Remember I said the person’s actions had got to have come out of fear and inadequacy.  That person was not connected to his heart when he did what he did.  Fear does that to you.  If, in that moment, somehow, love was given to him in a way that he was able to receive the full vibration of it, he would melt back into his heart and the behaviour would stop in that instant.  The events in the incident would change and your pain of suffering from the injustice can heal.

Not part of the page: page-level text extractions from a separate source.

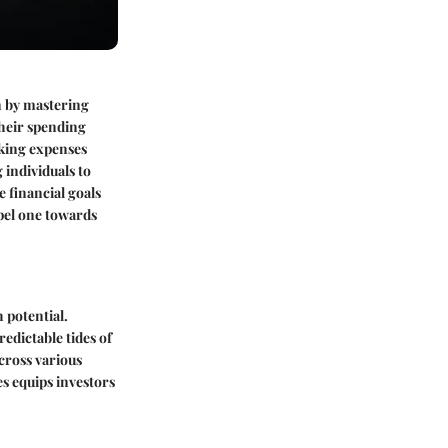
n by mastering
their spending
cking expenses
individuals to
e financial goals
pel one towards
 potential.
dictable tides of
across various
es equips investors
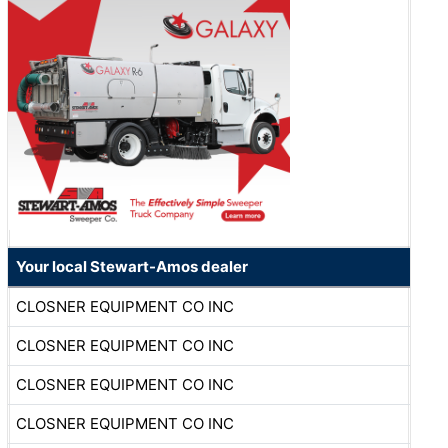
Your local Stewart-Amos dealer
CLOSNER EQUIPMENT CO INC
CLOSNER EQUIPMENT CO INC
CLOSNER EQUIPMENT CO INC
CLOSNER EQUIPMENT CO INC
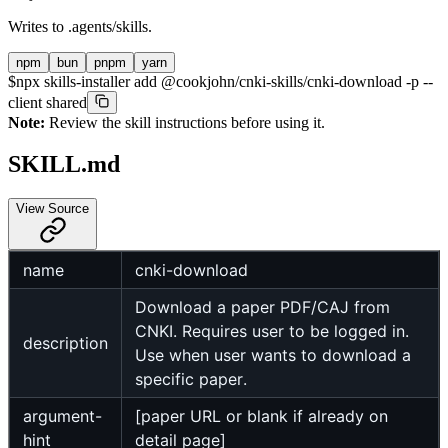
Writes to
.agents/skills
.
npm
bun
pnpm
yarn
$
npx skills-installer add @cookjohn/cnki-skills/cnki-download -p --
client shared
Note:
Review the skill instructions before using it.
SKILL.md
View Source
name
cnki-download
Download a paper PDF/CAJ from
CNKI. Requires user to be logged in.
description
Use when user wants to download a
specific paper.
argument-
[paper URL or blank if already on
hint
detail page]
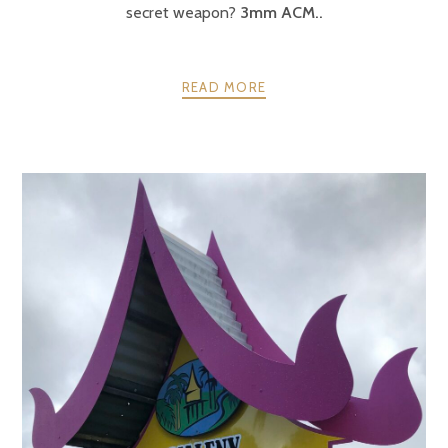
secret weapon?
3mm ACM..
READ MORE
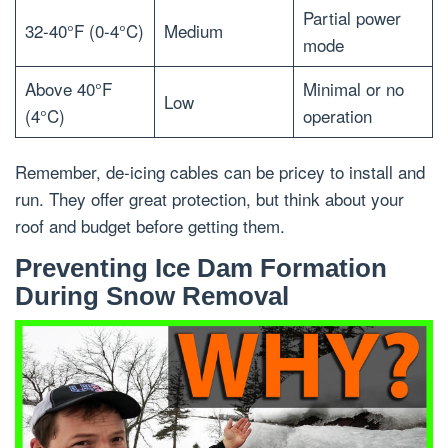
Partial power
32-40°F (0-4°C)
Medium
mode
Above 40°F
Minimal or no
Low
(4°C)
operation
Remember, de-icing cables can be pricey to install and
run. They offer great protection, but think about your
roof and budget before getting them.
Preventing Ice Dam Formation
During Snow Removal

So imagine you are back in the scene of the crime.  Now instead of seeing yourself as a victim, imagine you are a higher being whose heart is totally awakened.  As they start to do what they were going to do, see them melting into their hearts as your light touches them.  Perhaps a light touch on someone’s arm, or a few sincere, calm words that speak the truth to the person and open his heart – you see whoever is around you dropping into their heart space, returning to their innocence where they operate from love and radiant joy.  In the absence of fear, of their inadequacy, there is no need for them to treat you the way they had; the drive just isn’t there.  See all of them becoming higher beings themselves – connected to their hearts, their innocence.



At the end of the day
, this is the healing we all need: to return to this awakened heart space and back to our innocence where hatred, jealousy has no place in it.  Your compassion, to see through someone’s illusions of fear, inadequacy and hatred, is what heals you ultimately.  You heal yourself by freeing them from their roles as abusers and thereby your role as victim.  There is no abuser or victim anymore.  You are free to be who you truly are with your full powers intact, poised to create another life that truly honours you.